───── Records

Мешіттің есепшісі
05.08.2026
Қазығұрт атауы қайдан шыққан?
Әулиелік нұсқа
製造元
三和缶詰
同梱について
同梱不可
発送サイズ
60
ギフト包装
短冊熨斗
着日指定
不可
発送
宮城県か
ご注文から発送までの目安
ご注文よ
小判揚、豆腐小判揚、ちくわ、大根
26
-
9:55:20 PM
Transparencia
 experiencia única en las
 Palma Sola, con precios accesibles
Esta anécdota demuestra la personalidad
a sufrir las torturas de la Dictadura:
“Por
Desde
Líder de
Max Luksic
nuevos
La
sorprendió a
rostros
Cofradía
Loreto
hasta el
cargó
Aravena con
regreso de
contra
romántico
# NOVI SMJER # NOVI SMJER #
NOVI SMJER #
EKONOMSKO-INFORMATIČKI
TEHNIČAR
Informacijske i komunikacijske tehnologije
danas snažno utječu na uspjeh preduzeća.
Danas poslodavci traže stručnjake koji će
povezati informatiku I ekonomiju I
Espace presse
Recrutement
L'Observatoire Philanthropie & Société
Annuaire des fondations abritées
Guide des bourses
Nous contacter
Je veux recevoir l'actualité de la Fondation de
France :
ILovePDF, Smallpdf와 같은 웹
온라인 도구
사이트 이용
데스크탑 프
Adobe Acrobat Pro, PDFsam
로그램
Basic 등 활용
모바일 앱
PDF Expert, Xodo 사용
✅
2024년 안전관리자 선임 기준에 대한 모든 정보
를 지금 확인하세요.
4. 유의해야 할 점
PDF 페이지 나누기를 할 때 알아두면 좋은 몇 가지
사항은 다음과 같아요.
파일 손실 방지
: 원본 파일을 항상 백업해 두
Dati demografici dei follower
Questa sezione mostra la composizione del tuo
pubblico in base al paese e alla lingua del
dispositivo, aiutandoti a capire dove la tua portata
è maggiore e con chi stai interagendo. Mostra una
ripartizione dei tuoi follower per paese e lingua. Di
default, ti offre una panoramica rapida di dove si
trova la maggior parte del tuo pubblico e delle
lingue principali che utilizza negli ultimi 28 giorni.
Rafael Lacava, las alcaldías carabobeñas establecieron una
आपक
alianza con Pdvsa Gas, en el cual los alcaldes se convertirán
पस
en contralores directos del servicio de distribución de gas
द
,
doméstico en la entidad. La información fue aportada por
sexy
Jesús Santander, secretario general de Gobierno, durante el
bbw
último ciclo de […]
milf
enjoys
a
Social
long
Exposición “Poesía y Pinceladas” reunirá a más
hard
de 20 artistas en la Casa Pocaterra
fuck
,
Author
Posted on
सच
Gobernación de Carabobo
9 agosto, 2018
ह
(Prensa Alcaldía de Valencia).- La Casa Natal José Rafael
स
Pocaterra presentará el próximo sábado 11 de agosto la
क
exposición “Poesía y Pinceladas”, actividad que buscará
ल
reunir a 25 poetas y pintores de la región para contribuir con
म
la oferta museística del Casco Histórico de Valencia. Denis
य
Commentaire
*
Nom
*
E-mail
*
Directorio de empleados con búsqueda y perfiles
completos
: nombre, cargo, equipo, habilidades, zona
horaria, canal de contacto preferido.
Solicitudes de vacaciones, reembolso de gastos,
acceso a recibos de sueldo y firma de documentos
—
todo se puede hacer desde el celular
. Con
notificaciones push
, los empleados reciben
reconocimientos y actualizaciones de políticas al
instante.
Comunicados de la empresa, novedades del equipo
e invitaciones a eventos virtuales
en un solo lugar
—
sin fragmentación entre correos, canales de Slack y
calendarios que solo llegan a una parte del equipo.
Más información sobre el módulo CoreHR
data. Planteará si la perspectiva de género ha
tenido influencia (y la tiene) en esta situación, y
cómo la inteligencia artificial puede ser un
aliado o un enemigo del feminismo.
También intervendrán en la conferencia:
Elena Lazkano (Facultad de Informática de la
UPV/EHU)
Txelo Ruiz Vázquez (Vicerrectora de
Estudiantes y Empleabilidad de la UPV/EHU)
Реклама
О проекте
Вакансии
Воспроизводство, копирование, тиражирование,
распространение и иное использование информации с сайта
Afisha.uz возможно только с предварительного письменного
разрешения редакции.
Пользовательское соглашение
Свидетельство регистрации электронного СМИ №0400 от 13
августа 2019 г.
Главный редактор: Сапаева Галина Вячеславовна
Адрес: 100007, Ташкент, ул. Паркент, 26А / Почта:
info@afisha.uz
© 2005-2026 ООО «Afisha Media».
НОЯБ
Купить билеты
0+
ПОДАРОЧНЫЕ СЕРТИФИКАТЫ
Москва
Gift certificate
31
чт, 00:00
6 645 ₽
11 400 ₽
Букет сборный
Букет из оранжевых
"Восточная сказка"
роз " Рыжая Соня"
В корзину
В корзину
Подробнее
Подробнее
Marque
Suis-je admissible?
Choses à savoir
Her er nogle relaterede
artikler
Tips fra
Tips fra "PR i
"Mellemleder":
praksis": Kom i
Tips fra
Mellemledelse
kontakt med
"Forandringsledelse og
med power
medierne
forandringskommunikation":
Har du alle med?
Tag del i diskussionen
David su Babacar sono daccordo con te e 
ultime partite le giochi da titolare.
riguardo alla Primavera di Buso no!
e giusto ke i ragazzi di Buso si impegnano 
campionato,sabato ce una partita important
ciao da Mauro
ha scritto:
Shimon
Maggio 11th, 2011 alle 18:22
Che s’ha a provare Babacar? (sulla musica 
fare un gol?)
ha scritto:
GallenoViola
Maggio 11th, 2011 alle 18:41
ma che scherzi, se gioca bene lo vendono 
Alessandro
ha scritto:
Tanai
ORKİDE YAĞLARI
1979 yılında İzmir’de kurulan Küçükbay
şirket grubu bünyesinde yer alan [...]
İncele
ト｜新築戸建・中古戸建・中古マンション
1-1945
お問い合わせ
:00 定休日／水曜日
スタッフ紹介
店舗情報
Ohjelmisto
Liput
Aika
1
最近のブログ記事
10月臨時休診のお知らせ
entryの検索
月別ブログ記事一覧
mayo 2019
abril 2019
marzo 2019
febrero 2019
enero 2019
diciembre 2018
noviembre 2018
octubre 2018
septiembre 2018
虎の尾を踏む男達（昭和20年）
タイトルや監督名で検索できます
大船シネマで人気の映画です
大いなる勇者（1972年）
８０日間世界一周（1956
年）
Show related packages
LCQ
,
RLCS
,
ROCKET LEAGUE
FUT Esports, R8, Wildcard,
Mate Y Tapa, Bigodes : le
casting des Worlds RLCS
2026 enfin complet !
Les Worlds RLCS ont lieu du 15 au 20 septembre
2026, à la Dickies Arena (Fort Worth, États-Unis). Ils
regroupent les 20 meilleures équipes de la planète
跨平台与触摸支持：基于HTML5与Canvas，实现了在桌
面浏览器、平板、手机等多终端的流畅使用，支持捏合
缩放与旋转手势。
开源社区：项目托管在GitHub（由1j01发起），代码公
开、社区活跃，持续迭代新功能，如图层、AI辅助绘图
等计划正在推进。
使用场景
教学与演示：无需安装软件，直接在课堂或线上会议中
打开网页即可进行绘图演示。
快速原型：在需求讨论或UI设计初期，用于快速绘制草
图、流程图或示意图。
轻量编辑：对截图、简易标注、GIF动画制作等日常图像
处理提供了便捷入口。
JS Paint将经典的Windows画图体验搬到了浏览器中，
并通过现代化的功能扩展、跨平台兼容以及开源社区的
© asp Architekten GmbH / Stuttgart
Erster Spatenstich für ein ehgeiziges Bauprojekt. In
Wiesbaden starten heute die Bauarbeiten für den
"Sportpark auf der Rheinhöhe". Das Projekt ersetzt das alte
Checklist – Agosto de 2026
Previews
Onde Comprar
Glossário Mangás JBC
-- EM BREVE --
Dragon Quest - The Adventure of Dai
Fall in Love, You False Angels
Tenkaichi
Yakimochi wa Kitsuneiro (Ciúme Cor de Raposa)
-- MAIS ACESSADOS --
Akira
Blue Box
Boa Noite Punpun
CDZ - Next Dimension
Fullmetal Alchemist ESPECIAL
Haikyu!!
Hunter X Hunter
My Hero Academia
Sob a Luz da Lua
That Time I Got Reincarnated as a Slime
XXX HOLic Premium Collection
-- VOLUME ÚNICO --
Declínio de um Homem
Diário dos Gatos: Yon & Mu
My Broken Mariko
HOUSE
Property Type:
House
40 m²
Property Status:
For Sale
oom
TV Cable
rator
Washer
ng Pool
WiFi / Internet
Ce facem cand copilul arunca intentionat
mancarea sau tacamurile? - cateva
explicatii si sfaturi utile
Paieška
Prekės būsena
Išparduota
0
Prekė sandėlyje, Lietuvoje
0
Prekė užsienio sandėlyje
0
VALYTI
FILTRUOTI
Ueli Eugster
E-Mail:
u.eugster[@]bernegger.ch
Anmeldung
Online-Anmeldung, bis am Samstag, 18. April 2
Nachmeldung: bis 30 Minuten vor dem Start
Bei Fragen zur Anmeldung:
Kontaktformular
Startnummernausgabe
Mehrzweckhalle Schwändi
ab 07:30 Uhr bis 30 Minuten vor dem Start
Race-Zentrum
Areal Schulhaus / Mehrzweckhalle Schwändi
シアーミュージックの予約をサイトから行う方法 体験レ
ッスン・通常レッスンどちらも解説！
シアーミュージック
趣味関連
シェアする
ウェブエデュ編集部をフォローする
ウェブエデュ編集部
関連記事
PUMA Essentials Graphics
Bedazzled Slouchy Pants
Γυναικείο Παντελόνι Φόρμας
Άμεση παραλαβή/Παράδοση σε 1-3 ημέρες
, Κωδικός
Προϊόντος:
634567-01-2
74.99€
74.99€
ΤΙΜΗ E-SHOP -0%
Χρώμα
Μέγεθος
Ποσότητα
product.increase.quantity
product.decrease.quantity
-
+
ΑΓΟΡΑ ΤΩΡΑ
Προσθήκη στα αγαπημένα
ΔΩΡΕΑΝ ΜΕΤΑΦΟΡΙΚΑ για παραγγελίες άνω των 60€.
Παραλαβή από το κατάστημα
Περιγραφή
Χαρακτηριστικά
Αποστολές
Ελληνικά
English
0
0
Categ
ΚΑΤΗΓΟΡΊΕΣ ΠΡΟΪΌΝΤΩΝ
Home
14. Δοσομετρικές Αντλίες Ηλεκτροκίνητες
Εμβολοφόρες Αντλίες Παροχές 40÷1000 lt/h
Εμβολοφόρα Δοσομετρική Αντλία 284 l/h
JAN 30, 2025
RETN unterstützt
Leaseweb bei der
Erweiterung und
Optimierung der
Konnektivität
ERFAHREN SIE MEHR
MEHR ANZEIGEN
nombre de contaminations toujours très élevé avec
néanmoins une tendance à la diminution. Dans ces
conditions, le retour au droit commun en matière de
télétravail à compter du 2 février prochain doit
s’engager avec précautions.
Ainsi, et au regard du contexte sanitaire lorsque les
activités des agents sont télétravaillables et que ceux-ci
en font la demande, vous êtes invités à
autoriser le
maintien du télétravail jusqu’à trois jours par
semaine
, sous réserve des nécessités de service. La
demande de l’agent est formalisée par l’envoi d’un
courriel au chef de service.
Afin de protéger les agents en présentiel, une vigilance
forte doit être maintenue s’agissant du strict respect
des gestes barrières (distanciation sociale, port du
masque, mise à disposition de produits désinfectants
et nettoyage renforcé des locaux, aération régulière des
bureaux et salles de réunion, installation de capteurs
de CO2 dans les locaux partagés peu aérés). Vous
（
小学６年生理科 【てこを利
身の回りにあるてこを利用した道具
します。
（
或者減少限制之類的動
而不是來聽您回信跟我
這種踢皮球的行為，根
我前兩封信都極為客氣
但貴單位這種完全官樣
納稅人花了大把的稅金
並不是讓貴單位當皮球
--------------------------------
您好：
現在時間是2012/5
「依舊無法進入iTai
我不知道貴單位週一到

──────────

About this task: Wherever a line in the records contains the word "solo", copy that line.

Result:
en un solo lugar
calendarios que solo llegan a una parte del equipo.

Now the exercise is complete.